The successful adoption of a national IPM will facilitate the articulation of social policies across sectors and over time. Furthermore, an adapted IPM will allow the government of Cape Verde to set a more ambitious and locally relevant development agenda than relying on off-the-shelf international measures.

About 17.2% of the population in Cape Verde was multidimensionally poor in 2015. The deprivations faced by Cape Verdeans were concentrated in housing conditions, adult education and nutrition. Approximately one-third of the population did not have access to adequate sanitation or improved cooking fuel in 2015, and more than one-quarter of the population lived in excessively crowded housing. Furthermore, about a third of the population lived in a family where none of the adults had completed 8 years of education or more. Finally, almost a quarter of Cape Verdeans in 2015 lived in a family with at least one malnourished person.

Multidimensional deprivation and monetary poverty are linked. For example, while 32.8% of individuals who were not deprived of attending school lived below the national poverty line; among those living in families where at least one child was not attending school, the poverty rate was 60.5%. We observed a similar pattern for deprivations related to health and living conditions. In contrast, obesity is the only deprivation that was not correlated with monetary poverty.

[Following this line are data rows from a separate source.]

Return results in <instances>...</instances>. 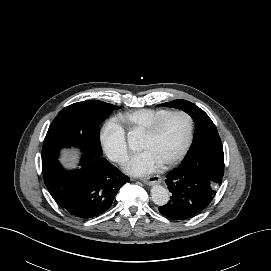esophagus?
I'll use <instances>...</instances> for the list:
<instances>
[{
	"label": "esophagus",
	"instance_id": "34e87169",
	"mask_svg": "<svg viewBox=\"0 0 271 271\" xmlns=\"http://www.w3.org/2000/svg\"><path fill=\"white\" fill-rule=\"evenodd\" d=\"M141 181L146 185H153L156 183H161L162 178L159 175H152L147 178H141Z\"/></svg>",
	"mask_w": 271,
	"mask_h": 271
}]
</instances>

Examining the relationship between monetary and multidimensional poverty can tell us which policies to emphasize. Understanding these multidimensional aspects of poverty is crucial for Cape Verde as it continues to develop policies and programs to improve the lives of its citizens. By looking at the full picture of what it means to live in poverty, the nation can adapt its approach to meet the specific needs of its people, ensuring that all Cape Verdeans can enjoy a dignified and prosperous life.

The study shows that an individual living in a family without electricity or adequate sanitation was between 8 and 10 percentage points more likely to be monetarily poor than their non-deprived counterpart. This finding is robust when controlling for different geographic and family characteristics, suggesting that access to physical infrastructure, a characteristic that does not depend solely on family purchasing power, is still strongly related to families' income-generating capacity.

A substantial portion of individuals deprived of health or education are also deprived in other dimensions. According to the study, at a national level, four out of every five people who experienced at least one health deprivation also experienced deprivation in another dimension, such as education, living conditions or both. This figure was even higher, around nine in ten people, for the population that experienced at least one deprivation in education. The overlapping nature between health and education suggests double gains from implementing coordinated policies that address the causes behind the level of deprivation in these dimensions.

IPM is more than a statistical exercise; It represents a commitment to an integrated approach to social policymaking that resonates across institutions and over time. It enables Cape Verde to develop a development agenda that is ambitious and in tune with the local context and challenges, transcending the limitations of international indicators.

The natural next step is to measure Cape Verde's progress through the IPM lens using the new 2023 household survey (expected to be released later this year), but more importantly, this proposal should spark a deeper conversation between different ministries. government on how to design an institutional environment that links IPM as part of the central metric for evaluating public policy performance. This will ensure that social policy builds a future where every Cape Verdean can prosper, with their needs and aspirations at the heart of development strategies.